Her blood, carrying the ancient lineage of an extinct race, could reshape everything. The tests proved it. A single drop of her DNA, merged with that of a werewolf, showed signs of supernatural adaptation. Immortality. Enhanced regeneration. Strength on par with Alpha-bloods.
If captured, her blood could give rise to the next generation of human super-soldiers—beings who could stand equal to the supernatural world.
And that was why the ASA had spies everywhere.
Even in the supernatural capital.
Even in the palace of the Queen herself.
The Queen thought she held the ASA under her claw, but in truth, the Agency had her entire kingdom mapped, monitored, and dissected like a lab rat. They knew about the Queen’s hidden dealings with the Black Fang assassins, her secret hunts for the cursed relics, and even the whispers of her decaying power.
But more than anything—they knew about the Ancient Fae.
That was the true prize. The Fae—immortal, elusive, older than any creature alive—had been a myth for centuries. But ASA’s records went far deeper than legend. Ancient documents from the first expeditions hinted that the Fae were the architects of supernatural evolution itself. Their bloodline carried the code that created balance between chaos and life.

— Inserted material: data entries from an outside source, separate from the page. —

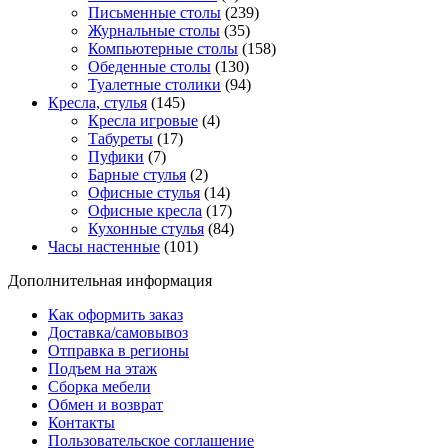
Письменные столы
(239)
Журнальные столы
(35)
Компьютерные столы
(158)
Обеденные столы
(130)
Туалетные столики
(94)
Кресла, стулья
(145)
Кресла игровые
(4)
Табуреты
(17)
Пуфики
(7)
Барные стулья
(2)
Офисные стулья
(14)
Офисные кресла
(17)
Кухонные стулья
(84)
Часы настенные
(101)
Дополнительная информация
Как оформить заказ
Доставка/самовывоз
Отправка в регионы
Подъем на этаж
Сборка мебели
Обмен и возврат
Контакты
Пользовательское соглашение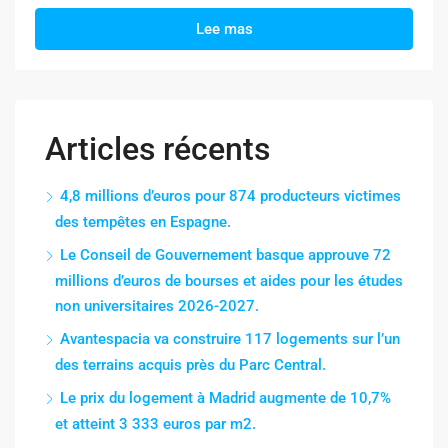
Lee mas
Articles récents
4,8 millions d’euros pour 874 producteurs victimes
des tempêtes en Espagne.
Le Conseil de Gouvernement basque approuve 72
millions d’euros de bourses et aides pour les études
non universitaires 2026-2027.
Avantespacia va construire 117 logements sur l’un
des terrains acquis près du Parc Central.
Le prix du logement à Madrid augmente de 10,7%
et atteint 3 333 euros par m2.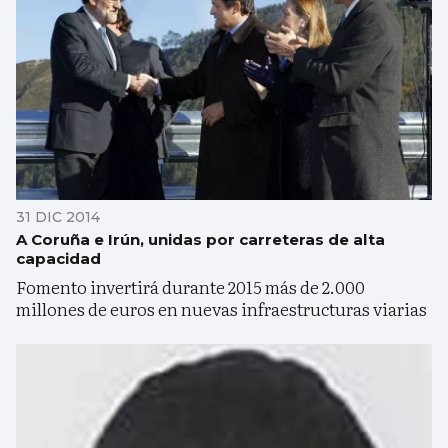
31 DIC 2014
A Coruña e Irún, unidas por carreteras de alta
capacidad
Fomento invertirá durante 2015 más de 2.000
millones de euros en nuevas infraestructuras viarias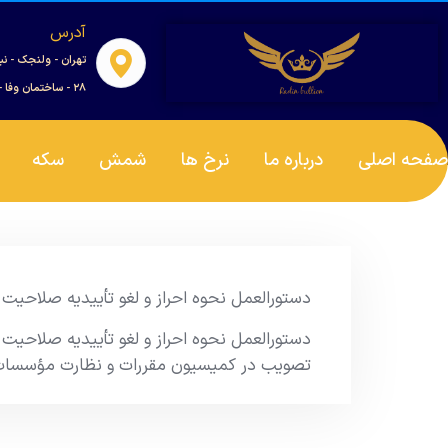
آدرس
تهران - ولنجک - نب
۲۸ - ساختمان وفا - واحد ۰۰۱
صفحه اصلی
درباره ما
نرخ ها
شمش
سکه
دستورالعمل نحوه احراز و لغو تأییدیه صلاحیت
دستورالعمل نحوه احراز و لغو تأییدیه صلاحیت
تصویب در کمیسیون مقررات و نظارت مؤسسات اع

And now, that bloodline lived—inside Marigold.
Seymour’s gaze drifted to the massive holographic map of the Northern Territories on the wall. Hundreds of red blips glowed—ASA field operatives, tracking beacons, hidden drones. His men had combed every inch of that cursed land, chasing whispers, shadows, traces of energy spikes.
No one had ever found the Ancient Fae.
Not even the Queen’s best assassins.
Until now.
The memory of that report still burned in his mind.

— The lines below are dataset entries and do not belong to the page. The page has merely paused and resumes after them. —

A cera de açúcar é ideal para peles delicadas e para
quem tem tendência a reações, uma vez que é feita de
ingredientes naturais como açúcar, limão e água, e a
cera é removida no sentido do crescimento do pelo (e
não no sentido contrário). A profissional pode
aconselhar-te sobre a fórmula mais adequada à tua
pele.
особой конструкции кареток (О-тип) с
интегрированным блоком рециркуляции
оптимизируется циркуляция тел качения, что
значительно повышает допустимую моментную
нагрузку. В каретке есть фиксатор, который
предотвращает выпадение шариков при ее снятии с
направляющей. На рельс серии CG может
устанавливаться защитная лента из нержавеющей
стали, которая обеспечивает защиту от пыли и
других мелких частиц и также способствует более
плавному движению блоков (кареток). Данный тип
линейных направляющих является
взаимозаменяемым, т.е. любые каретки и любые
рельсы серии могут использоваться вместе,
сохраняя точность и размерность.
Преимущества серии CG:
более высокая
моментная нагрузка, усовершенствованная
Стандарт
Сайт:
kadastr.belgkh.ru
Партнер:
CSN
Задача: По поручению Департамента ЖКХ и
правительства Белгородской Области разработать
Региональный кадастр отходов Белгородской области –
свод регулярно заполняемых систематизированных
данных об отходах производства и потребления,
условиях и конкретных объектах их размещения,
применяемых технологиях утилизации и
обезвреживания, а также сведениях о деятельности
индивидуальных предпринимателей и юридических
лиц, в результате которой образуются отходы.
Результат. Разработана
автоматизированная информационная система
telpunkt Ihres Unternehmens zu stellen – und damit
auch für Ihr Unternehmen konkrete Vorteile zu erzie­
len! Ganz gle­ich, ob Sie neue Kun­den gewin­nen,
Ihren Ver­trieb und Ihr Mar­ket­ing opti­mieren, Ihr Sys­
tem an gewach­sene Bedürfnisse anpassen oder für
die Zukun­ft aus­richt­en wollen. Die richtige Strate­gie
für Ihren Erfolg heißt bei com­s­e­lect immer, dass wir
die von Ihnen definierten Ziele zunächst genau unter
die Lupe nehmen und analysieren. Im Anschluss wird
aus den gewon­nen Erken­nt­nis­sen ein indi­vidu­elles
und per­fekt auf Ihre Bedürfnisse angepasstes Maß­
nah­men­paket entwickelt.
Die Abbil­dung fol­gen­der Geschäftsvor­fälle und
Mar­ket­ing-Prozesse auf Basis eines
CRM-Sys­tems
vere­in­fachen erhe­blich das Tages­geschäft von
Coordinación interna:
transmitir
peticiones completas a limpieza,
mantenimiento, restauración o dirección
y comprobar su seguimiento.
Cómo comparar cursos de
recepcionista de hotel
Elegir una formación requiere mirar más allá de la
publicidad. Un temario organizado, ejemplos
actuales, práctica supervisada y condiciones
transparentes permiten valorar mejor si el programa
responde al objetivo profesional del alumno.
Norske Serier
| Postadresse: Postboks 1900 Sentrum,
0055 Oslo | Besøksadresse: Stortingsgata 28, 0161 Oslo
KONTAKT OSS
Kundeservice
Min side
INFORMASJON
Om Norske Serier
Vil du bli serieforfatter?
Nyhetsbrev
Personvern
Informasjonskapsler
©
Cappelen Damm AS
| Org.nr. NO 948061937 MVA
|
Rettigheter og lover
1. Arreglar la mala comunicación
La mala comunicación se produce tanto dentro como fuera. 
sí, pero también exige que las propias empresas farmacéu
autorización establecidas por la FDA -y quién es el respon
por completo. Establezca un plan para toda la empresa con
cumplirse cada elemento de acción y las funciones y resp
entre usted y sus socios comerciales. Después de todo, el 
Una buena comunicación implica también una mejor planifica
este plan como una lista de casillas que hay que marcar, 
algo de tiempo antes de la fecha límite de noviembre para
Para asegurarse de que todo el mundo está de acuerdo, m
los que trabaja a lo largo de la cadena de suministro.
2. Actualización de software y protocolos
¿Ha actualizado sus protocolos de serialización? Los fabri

The urgent call that had come only hours ago from Captain Hanson, leader of the ASA’s elite pursuit unit.
“Director, we found them. The girl. Alpha Gregor. And the Fae.”
Seymour’s blood had surged. “Location?”
“Northern forest, near the ravine. But—sir—they escaped. We lost visual. The Fae used some kind of barrier. Our drones malfunctioned, sensors overloaded. It’s like… like the whole forest vanished for thirty seconds.”

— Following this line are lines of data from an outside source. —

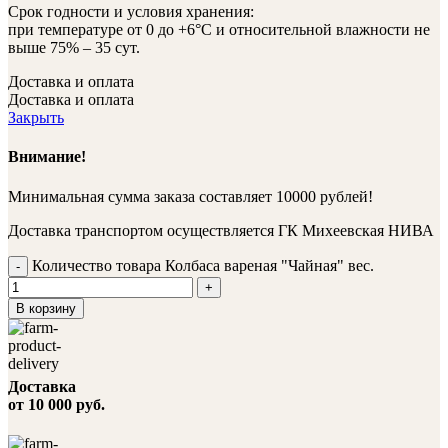
Срок годности и условия хранения:
при температуре от 0 до +6°С и относительной влажности не
выше 75% – 35 сут.
Доставка и оплата
Доставка и оплата
Закрыть
Внимание!
Минимальная сумма заказа составляет 10000 рублей!
Доставка транспортом осуществляется ГК Михеевская НИВА
Количество товара Колбаса вареная "Чайная" вес.
В корзину
Доставка
от 10 000 руб.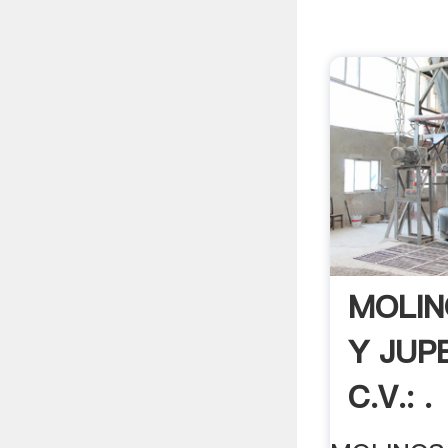
MOLIN
Y JUPE
C.V.: .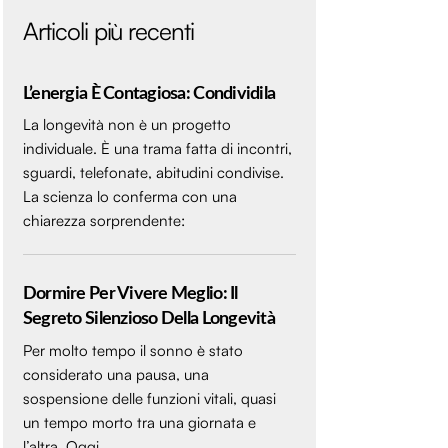
Articoli più recenti
L’energia È Contagiosa: Condividila
La longevità non è un progetto
individuale. È una trama fatta di incontri,
sguardi, telefonate, abitudini condivise.
La scienza lo conferma con una
chiarezza sorprendente:
Dormire Per Vivere Meglio: Il
Segreto Silenzioso Della Longevità
Per molto tempo il sonno è stato
considerato una pausa, una
sospensione delle funzioni vitali, quasi
un tempo morto tra una giornata e
l’altra. Oggi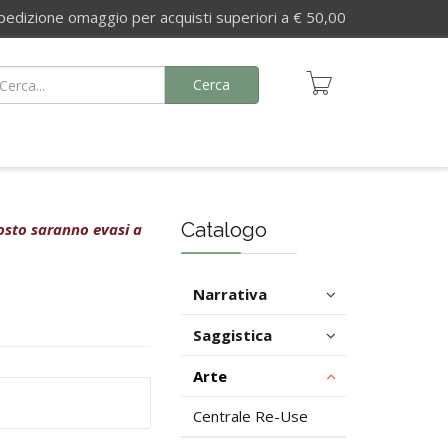
izione omaggio per acquisti superiori a € 50,00
Cerca
Catalogo
agosto saranno evasi a
Narrativa
Saggistica
Arte
Centrale Re-Use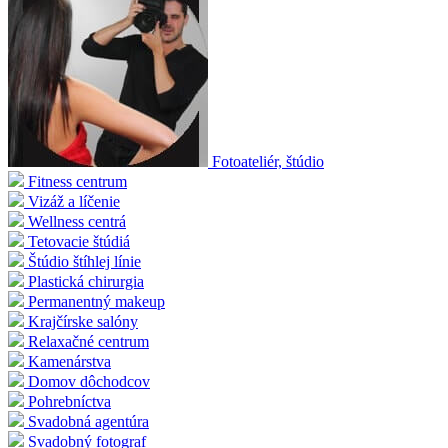
Fotoateliér, štúdio
Fitness centrum
Vizáž a líčenie
Wellness centrá
Tetovacie štúdiá
Štúdio štíhlej línie
Plastická chirurgia
Permanentný makeup
Krajčírske salóny
Relaxačné centrum
Kamenárstva
Domov dôchodcov
Pohrebníctva
Svadobná agentúra
Svadobný fotograf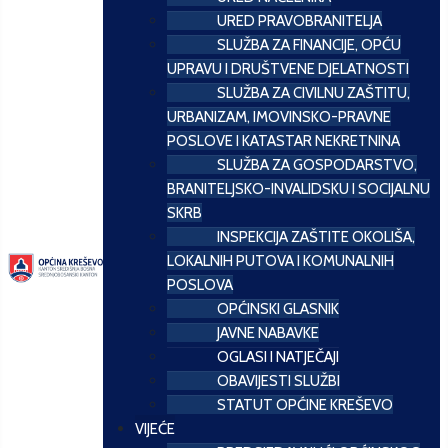
URED PRAVOBRANITELJA
SLUŽBA ZA FINANCIJE, OPĆU
UPRAVU I DRUŠTVENE DJELATNOSTI
SLUŽBA ZA CIVILNU ZAŠTITU,
URBANIZAM, IMOVINSKO-PRAVNE
POSLOVE I KATASTAR NEKRETNINA
SLUŽBA ZA GOSPODARSTVO,
BRANITELJSKO-INVALIDSKU I SOCIJALNU
SKRB
INSPEKCIJA ZAŠTITE OKOLIŠA,
LOKALNIH PUTOVA I KOMUNALNIH
POSLOVA
OPĆINSKI GLASNIK
JAVNE NABAVKE
OGLASI I NATJEČAJI
OBAVIJESTI SLUŽBI
STATUT OPĆINE KREŠEVO
VIJEĆE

The call ended in static, leaving Seymour gripping his desk so tightly his knuckles turned white.
Now, back in the present, he stood before the central command screen, face illuminated by the red glow of incoming data. His anger was barely contained. Failure was not something he tolerated. The mission had been clear—capture the targets alive. The ASA didn’t fail. Not under his watch.
He typed rapidly on the encrypted console, composing an immediate report to the Queen herself.
“Your Majesty, your information was correct. However, our agents were unable to secure the targets. The girl and the traitor have escaped with the Ancient Fae. No trace remains.”
He hesitated before sending it, his jaw tightening. The Queen’s temper was legendary—but so was her desperation. And desperation was something he could exploit.
Minutes later, the reply came.
Short. Cold. Brutal.
“My men have found traces of them. They are camped near the northern lake. I expect results, Director. Or I will find a new alliance.”
Seymour’s lip curled into a thin smile. “So predictable,” he muttered. “She thinks she’s giving me orders.”
He straightened his coat and turned toward the observation deck, where containment units glowed with blue liquid and shadowed figures writhed behind glass. Failed experiments. Half-human hybrids. Remnants of ASA’s past mistakes—and foundations of its future.
“Prepare a strike team,” he ordered. “Hanson leads. Tell him to move on the northern lake. I want the girl alive. The Fae too.”
He paused, then added with quiet finality, “And if Alpha Gregor resists—
kill him.”
The lights in the command center flickered as if even the air itself feared his words.
Above, the holographic image of the Queen’s crest pulsed faintly, her message still open on the screen.
Neither of them realized—Queen or Director—that the game they were playing had already outgrown them both.
Because somewhere in the misty north, the Fae’s magic was awakening.
And Marigold, the hunted girl with dark warrior blood, was no longer just prey.
She was becoming something far beyond their control.